We did not specifically evaluate which factors could influence alterations in brain hemodynamics or compliance. Changes in PaCO2, mean arterial pressure, pH, sodium or temperature could also lead to altered brain hemodynamics.39–41 Because of the relatively small sample size and different patterns of TCD and P2/P1 alterations, we could not assess the association of systemic abnormalities with some specific patterns, such as low mCBFV, high eICP or P2/P1. However, as all these variables are complementary and evaluate different aspect of brain hemodynamics, we could obtain a composite derived score with a high predictive accuracy for early UO. Further studies would be required to confirm the validity of such score and its association with clinically relevant neurologic symptoms or syndromes (i.e. encephalopathy, delirium, ischemic events) or its correlation with other neuromonitoring tools, such as brain oximetry or electroencephalography.
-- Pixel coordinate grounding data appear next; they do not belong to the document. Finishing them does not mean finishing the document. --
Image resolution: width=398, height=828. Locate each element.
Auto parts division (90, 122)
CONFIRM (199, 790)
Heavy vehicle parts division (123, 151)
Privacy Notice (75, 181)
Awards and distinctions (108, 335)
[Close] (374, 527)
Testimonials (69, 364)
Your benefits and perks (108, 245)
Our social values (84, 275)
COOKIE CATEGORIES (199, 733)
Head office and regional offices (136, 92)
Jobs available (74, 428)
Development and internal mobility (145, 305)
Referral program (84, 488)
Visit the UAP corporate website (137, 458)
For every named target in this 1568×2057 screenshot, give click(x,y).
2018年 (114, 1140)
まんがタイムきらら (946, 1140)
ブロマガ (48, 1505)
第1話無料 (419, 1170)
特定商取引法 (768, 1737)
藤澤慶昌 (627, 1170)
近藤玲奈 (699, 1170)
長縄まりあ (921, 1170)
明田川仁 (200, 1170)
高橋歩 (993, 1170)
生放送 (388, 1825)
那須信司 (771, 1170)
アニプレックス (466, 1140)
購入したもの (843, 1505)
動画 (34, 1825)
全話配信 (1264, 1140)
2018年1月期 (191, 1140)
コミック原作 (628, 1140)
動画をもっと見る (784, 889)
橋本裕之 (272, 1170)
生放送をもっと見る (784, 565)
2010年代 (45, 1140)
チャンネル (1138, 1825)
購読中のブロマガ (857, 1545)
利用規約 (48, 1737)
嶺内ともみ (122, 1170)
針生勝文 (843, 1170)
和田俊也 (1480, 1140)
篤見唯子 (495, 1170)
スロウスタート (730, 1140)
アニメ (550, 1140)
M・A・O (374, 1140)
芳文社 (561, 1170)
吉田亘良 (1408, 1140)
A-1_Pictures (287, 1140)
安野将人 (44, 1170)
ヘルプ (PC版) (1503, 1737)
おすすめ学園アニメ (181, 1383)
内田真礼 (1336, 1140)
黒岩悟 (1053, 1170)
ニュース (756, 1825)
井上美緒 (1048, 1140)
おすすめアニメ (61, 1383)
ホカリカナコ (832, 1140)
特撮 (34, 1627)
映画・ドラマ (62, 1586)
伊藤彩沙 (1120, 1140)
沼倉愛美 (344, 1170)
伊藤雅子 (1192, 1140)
This study has several limitations to acknowledge. First, our findings showed association and not causality between UO and alterations in cerebral hemodynamics. Routine daily assessment of these variables as of potential therapies to restore “normal” brain hemodynamics will be in this setting. Second, the correlation between the B4C system and other surrogate of brain compliance, such as invasive ICP monitoring, is not validated yet. The thresholds applied in our study were however extrapolated from the previous knowledge on ICC and ICP research. As this system acquires intracranial information through an extracranial technique, precaution is needed. Third, we could not perform neurological imaging during the study period, which is a hindrance to elucidate the etiology of the alterations in intracranial pressure pulse waveform in COVID-19, whether as primary CNS injury or secondary to respiratory or other systemic complications. Forth, availability of operators to assess brain hemodynamics restricted study exclusively for severe COVID-19 admitted to the ICU. Finally, we used a composite endpoint of early systemic dysfunction, which is not specific for brain damage; long-term neurological assessment should be evaluated in future studies in association with early disturbances of brain perfusion and compliance.